Lila heard the words, but she didn't know what they meant. Chicken also heard them, but he knew all too well. He knew not only because he had been explicitly briefed on Sextant's intentions, but because for the past few minutes he had been inside Sextant's head. Inside, tapping, and receiving the man's thoughts loud and clear. As clear as it had been in the old days, his young days when he was twelve, and thirteen, and fourteen years old, when tapping had been a part of his nature, and never a chore. Back before the power had started to fade. As clear as that.

At first he couldn't believe his luck. At first he thought it was only luck. At first he thought it was just for the moment, and that it would fade. But it didn't fade, it stayed loud and clear, and after a while he began to understand that something strange had happened. It had happened when Sextant had touched his neck, had pressed those nerves and caused the pain. The pain had been bad, but there had been something more, an electric shock that had shot to the top of his head, and then had… changed something. He didn't know what, but the change was there.

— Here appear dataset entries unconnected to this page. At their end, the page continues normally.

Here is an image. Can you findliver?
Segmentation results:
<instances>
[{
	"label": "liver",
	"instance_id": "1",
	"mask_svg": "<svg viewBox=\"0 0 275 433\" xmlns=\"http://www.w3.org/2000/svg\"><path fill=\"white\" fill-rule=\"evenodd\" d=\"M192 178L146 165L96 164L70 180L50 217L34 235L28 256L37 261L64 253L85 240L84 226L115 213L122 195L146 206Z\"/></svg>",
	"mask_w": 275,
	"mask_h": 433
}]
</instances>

And now, for the past few minutes he had been tapped into Sextant's head, listening loud and clear to the childhood memories of Vlado Priol, the memories of a horror that had come in the night. Through Vlado's six-year-old eyes, he saw most of the band leave the caves that afternoon, off to hunt and to raid with Cankar leading and Ogden as second-in-command, barreling down the mountain on their short and stubby skis and leaving behind only those men who had families. He saw the mountain day blend into mountain night, the familiar routine of fire and food, the mother stirring the pot and the father oiling the parts of an ancient Enfield. He felt the silence of the night, the embrace of trust and safety, and then the sleep. And then he saw the rest of it.

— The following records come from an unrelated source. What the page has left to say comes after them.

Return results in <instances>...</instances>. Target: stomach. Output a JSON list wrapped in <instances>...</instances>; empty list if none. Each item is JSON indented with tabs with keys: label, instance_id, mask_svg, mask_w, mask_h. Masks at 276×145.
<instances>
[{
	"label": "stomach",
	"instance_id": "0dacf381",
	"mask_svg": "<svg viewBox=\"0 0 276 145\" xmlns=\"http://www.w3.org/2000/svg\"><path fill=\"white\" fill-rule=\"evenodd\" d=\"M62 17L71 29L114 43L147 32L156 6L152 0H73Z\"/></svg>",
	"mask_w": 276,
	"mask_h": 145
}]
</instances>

Memories, thought Sextant, and again he wondered if these memories of his were made up of things that he actually had seen, and heard, and felt, or if they were only recollections of the stories that Ogden had told him later on. He tried to sort them out. He remembered the pop, pop, pop, of rifle fire in the night, the rush of his father to the mouth of the cave, and the harsh, quick words of his mother ordering him to lie quietly as she buried him in a mound of goatskins. He remembered the cries of alarm that went up around the camp, the orders shouted in German, and the crack of a grenade rolled into a nearby cave. He remembered peeking out from under the goatskin pile to see the three German soldiers rush into the cave and club down his father before he could fire a shot. He remembered watching the soldiers taking turns with his mother, and that when the first one did it to her she screamed and struck at him with her fists, that when the second one did it he hit her until she stopped screaming, and that when the third one did it she did not scream at all. He remembered when they shot his mother and his father. He remembered when the fire went out, and he lay there in the cold as the Germans left the mountain. He remembered when his own people came back the next day, and when David Ogden found him half frozen under the pile of skins. He remembered it all, but never clearly, only as a story that someone else had told him. He did not question that it had happened, he knew that all too well, but there were times when he found it hard to believe that he had actually been there, and had seen it with his own eyes.